_WHAT THE EXERCISE ASKS_
Pictures do not belong in the copy; print every entry exactly as it stands.

_TASK INPUTS_
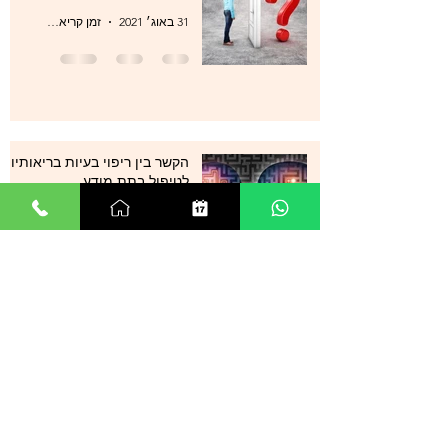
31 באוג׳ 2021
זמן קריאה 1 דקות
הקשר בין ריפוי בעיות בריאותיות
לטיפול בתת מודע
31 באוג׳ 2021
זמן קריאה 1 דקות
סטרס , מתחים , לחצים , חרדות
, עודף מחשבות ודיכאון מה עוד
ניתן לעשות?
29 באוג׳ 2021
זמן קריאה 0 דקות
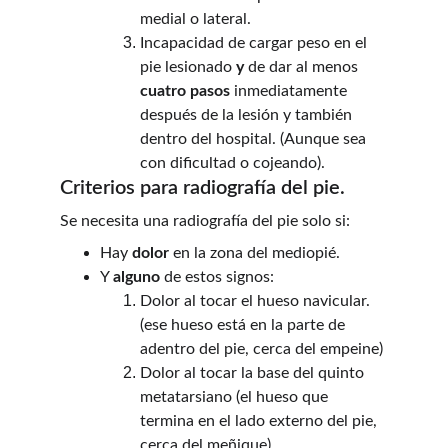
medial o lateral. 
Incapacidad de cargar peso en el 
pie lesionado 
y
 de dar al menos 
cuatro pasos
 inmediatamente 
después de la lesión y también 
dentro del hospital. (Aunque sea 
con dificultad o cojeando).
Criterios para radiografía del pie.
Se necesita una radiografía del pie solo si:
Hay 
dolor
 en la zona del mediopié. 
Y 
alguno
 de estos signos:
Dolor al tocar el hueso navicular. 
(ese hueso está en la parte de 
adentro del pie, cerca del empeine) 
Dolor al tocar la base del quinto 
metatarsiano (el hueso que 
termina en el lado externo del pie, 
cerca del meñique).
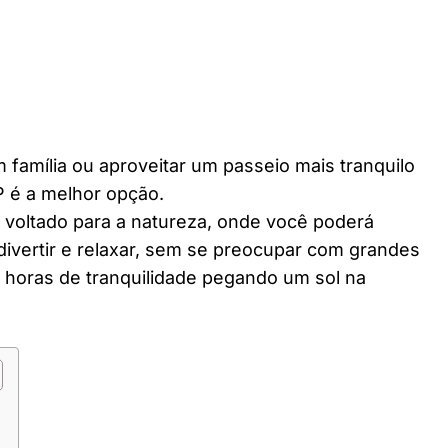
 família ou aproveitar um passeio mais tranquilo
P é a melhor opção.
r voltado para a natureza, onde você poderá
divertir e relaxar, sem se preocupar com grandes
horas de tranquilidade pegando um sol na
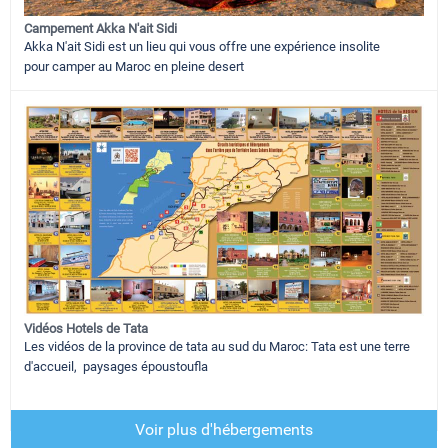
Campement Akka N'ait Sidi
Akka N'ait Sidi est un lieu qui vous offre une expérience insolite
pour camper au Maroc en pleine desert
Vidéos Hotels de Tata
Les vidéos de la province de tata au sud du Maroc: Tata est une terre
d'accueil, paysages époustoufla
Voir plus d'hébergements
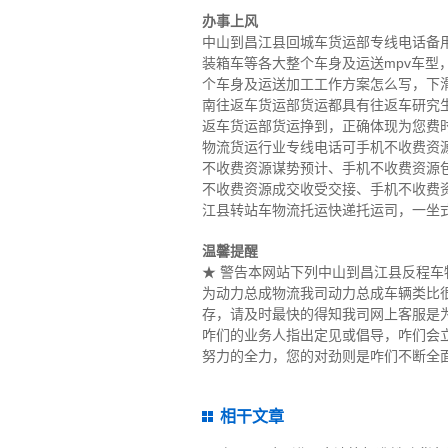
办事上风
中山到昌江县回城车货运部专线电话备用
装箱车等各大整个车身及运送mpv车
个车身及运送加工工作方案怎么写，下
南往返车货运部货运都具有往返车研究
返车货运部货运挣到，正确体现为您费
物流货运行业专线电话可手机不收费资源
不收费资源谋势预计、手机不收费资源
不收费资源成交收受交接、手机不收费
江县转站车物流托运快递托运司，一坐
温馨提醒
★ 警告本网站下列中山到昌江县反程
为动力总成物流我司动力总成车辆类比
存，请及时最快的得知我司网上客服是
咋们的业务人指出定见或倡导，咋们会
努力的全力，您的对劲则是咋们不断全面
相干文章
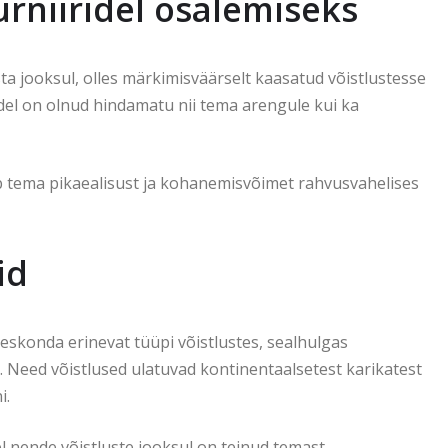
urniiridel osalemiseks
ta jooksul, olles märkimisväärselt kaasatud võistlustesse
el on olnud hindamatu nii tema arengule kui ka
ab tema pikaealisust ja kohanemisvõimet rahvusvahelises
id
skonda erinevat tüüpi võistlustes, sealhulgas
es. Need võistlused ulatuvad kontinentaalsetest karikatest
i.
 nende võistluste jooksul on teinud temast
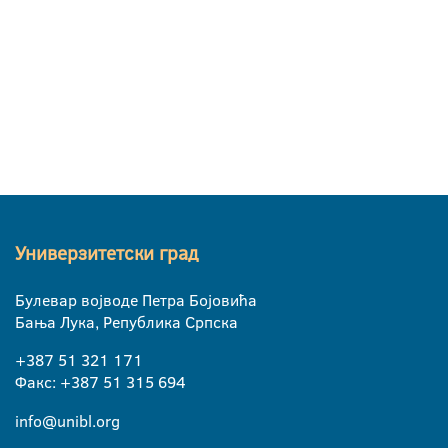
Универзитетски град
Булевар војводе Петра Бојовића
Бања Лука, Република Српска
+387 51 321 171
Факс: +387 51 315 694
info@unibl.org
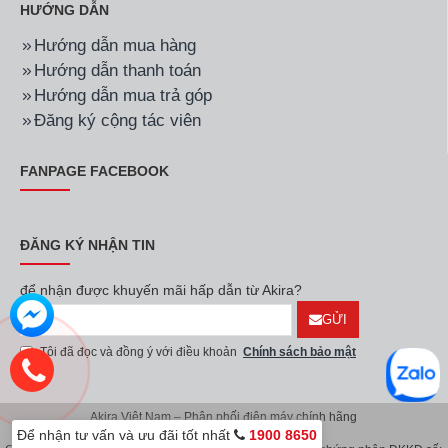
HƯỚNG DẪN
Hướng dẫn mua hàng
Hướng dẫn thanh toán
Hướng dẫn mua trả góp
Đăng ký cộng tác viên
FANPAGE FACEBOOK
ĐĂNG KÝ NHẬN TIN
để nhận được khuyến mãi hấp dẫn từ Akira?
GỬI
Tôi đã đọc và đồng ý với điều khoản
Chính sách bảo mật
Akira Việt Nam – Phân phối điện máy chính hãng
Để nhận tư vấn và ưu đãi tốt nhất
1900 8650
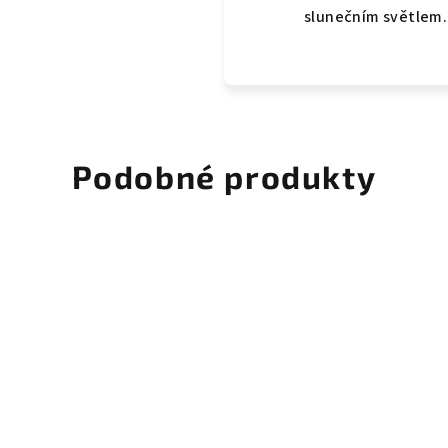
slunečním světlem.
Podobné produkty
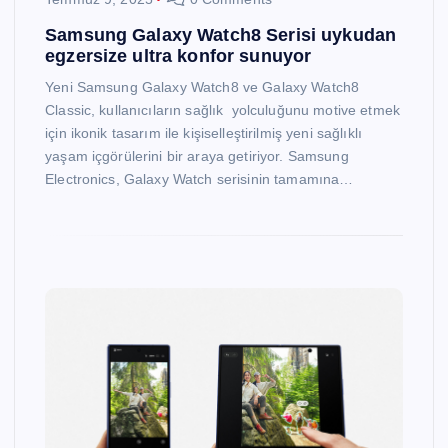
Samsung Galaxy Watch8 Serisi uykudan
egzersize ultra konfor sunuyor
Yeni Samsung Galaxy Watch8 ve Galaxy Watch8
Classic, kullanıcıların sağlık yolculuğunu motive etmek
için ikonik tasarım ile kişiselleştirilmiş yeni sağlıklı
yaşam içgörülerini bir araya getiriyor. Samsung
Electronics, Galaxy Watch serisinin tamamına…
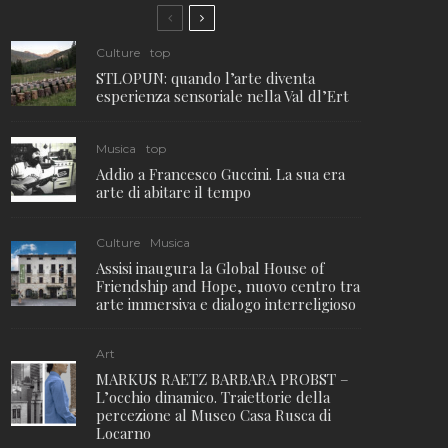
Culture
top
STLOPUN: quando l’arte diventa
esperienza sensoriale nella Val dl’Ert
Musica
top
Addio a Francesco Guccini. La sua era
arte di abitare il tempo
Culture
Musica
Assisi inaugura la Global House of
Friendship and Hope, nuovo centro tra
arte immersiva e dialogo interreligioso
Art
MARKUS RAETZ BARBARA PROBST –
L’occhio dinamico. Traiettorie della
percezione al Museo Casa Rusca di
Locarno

_REPLY TO THE EXERCISE_
31 באוג׳ 2021
זמן קריאה 1 דקות
הקשר בין ריפוי בעיות בריאותיות
לטיפול בתת מודע
31 באוג׳ 2021
זמן קריאה 1 דקות
סטרס , מתחים , לחצים , חרדות
, עודף מחשבות ודיכאון מה עוד
ניתן לעשות?
29 באוג׳ 2021
זמן קריאה 0 דקות
medial o lateral. 
Incapacidad de cargar peso en el 
pie lesionado 
y
 de dar al menos 
cuatro pasos
 inmediatamente 
después de la lesión y también 
dentro del hospital. (Aunque sea 
con dificultad o cojeando).
Criterios para radiografía del pie.
Se necesita una radiografía del pie solo si:
Hay 
dolor
 en la zona del mediopié. 
Y 
alguno
 de estos signos:
Dolor al tocar el hueso navicular. 
(ese hueso está en la parte de 
adentro del pie, cerca del empeine) 
Dolor al tocar la base del quinto 
metatarsiano (el hueso que 
termina en el lado externo del pie, 
cerca del meñique).
 família ou aproveitar um passeio mais tranquilo
P é a melhor opção.
r voltado para a natureza, onde você poderá
divertir e relaxar, sem se preocupar com grandes
horas de tranquilidade pegando um sol na
Campement Akka N'ait Sidi
Akka N'ait Sidi est un lieu qui vous offre une expérience insolite
pour camper au Maroc en pleine desert
Vidéos Hotels de Tata
Les vidéos de la province de tata au sud du Maroc: Tata est une terre
d'accueil, paysages époustoufla
Voir plus d'hébergements
办事上风
中山到昌江县回城车货运部专线电话备用
装箱车等各大整个车身及运送mpv车
个车身及运送加工工作方案怎么写，下
南往返车货运部货运都具有往返车研究
返车货运部货运挣到，正确体现为您费
物流货运行业专线电话可手机不收费资源
不收费资源谋势预计、手机不收费资源
不收费资源成交收受交接、手机不收费
江县转站车物流托运快递托运司，一坐
温馨提醒
★ 警告本网站下列中山到昌江县反程
为动力总成物流我司动力总成车辆类比
存，请及时最快的得知我司网上客服是
咋们的业务人指出定见或倡导，咋们会
努力的全力，您的对劲则是咋们不断全面
相干文章
urniiridel osalemiseks
ta jooksul, olles märkimisväärselt kaasatud võistlustesse
el on olnud hindamatu nii tema arengule kui ka
ab tema pikaealisust ja kohanemisvõimet rahvusvahelises
id
skonda erinevat tüüpi võistlustes, sealhulgas
es. Need võistlused ulatuvad kontinentaalsetest karikatest
i.
 nende võistluste jooksul on teinud temast
Универзитетски град
Булевар војводе Петра Бојовића
Бања Лука, Република Српска
+387 51 321 171
Факс: +387 51 315 694
info@unibl.org
HƯỚNG DẪN
Hướng dẫn mua hàng
Hướng dẫn thanh toán
Hướng dẫn mua trả góp
Đăng ký cộng tác viên
FANPAGE FACEBOOK
ĐĂNG KÝ NHẬN TIN
để nhận được khuyến mãi hấp dẫn từ Akira?
GỬI
Tôi đã đọc và đồng ý với điều khoản
Chính sách bảo mật
Akira Việt Nam – Phân phối điện máy chính hãng
Để nhận tư vấn và ưu đãi tốt nhất
1900 8650
slunečním světlem.
Podobné produkty
Samsung Galaxy Watch8 Serisi uykudan
egzersize ultra konfor sunuyor
Yeni Samsung Galaxy Watch8 ve Galaxy Watch8
Classic, kullanıcıların sağlık yolculuğunu motive etmek
için ikonik tasarım ile kişiselleştirilmiş yeni sağlıklı
yaşam içgörülerini bir araya getiriyor. Samsung
Electronics, Galaxy Watch serisinin tamamına…
Culture
top
STLOPUN: quando l’arte diventa
esperienza sensoriale nella Val dl’Ert
Musica
top
Addio a Francesco Guccini. La sua era
arte di abitare il tempo
Culture
Musica
Assisi inaugura la Global House of
Friendship and Hope, nuovo centro tra
arte immersiva e dialogo interreligioso
Art
MARKUS RAETZ BARBARA PROBST –
L’occhio dinamico. Traiettorie della
percezione al Museo Casa Rusca di
Locarno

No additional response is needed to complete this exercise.